### Brief
Set down every record below exactly as it appears, but without the pictures.
■ ■ ■ ■
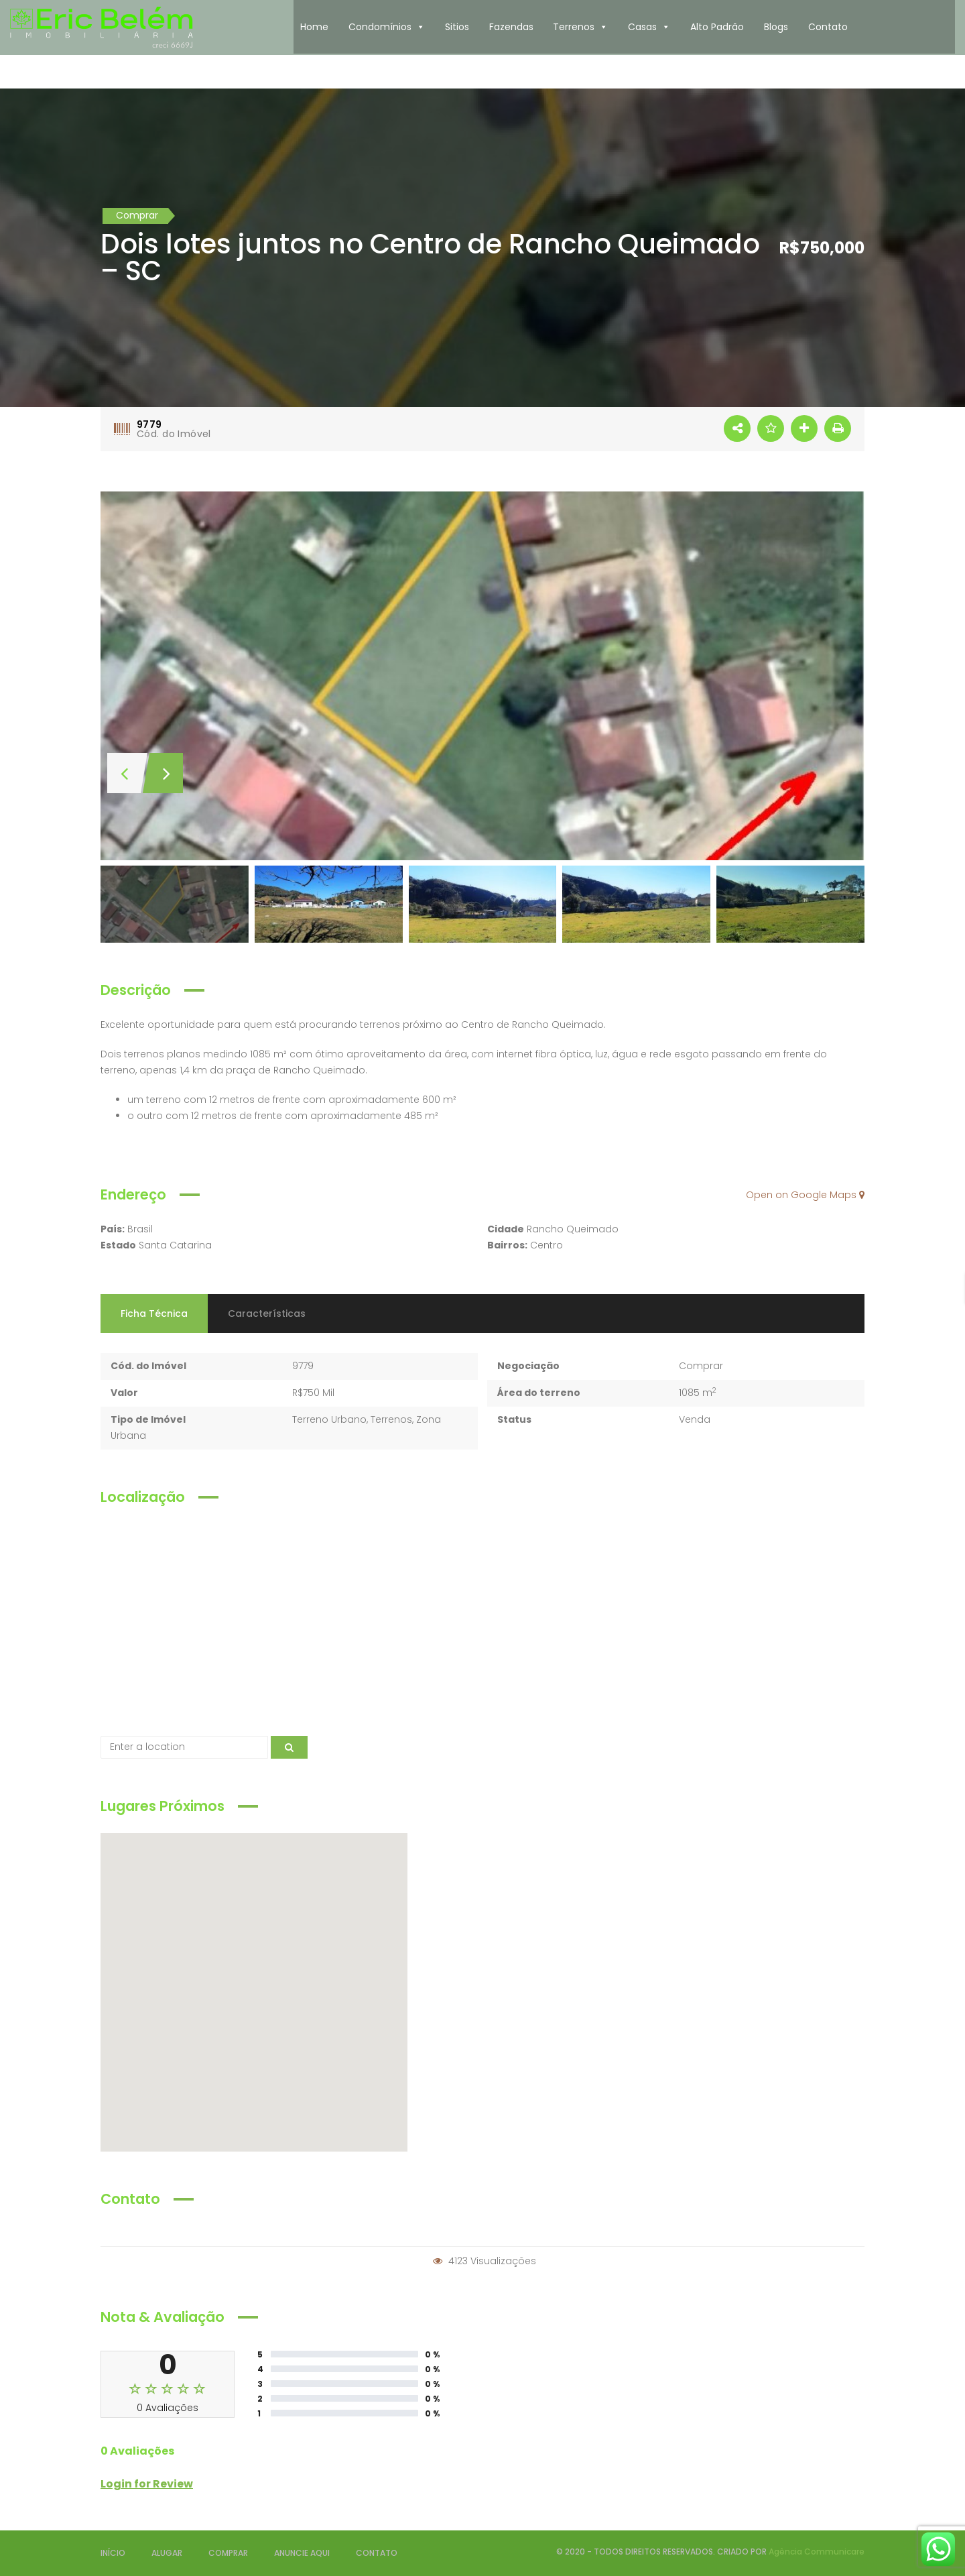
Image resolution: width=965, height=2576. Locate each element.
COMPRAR (228, 2553)
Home (314, 27)
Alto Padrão (717, 27)
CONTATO (376, 2553)
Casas (649, 27)
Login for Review (147, 2484)
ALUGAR (166, 2553)
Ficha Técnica (154, 1313)
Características (267, 1313)
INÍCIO (113, 2553)
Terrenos (580, 27)
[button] (420, 27)
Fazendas (511, 27)
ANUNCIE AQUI (302, 2553)
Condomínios (386, 27)
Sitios (457, 27)
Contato (828, 27)
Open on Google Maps (805, 1195)
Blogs (776, 27)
■ ■ ■ ■
### Solved problem
Image resolution: width=965, height=2576. Locate each element.
COMPRAR (228, 2553)
Home (314, 27)
Alto Padrão (717, 27)
CONTATO (376, 2553)
Casas (649, 27)
Login for Review (147, 2484)
ALUGAR (166, 2553)
Ficha Técnica (154, 1313)
Características (267, 1313)
INÍCIO (113, 2553)
Terrenos (580, 27)
[button] (420, 27)
Fazendas (511, 27)
ANUNCIE AQUI (302, 2553)
Condomínios (386, 27)
Sitios (457, 27)
Contato (828, 27)
Open on Google Maps (805, 1195)
Blogs (776, 27)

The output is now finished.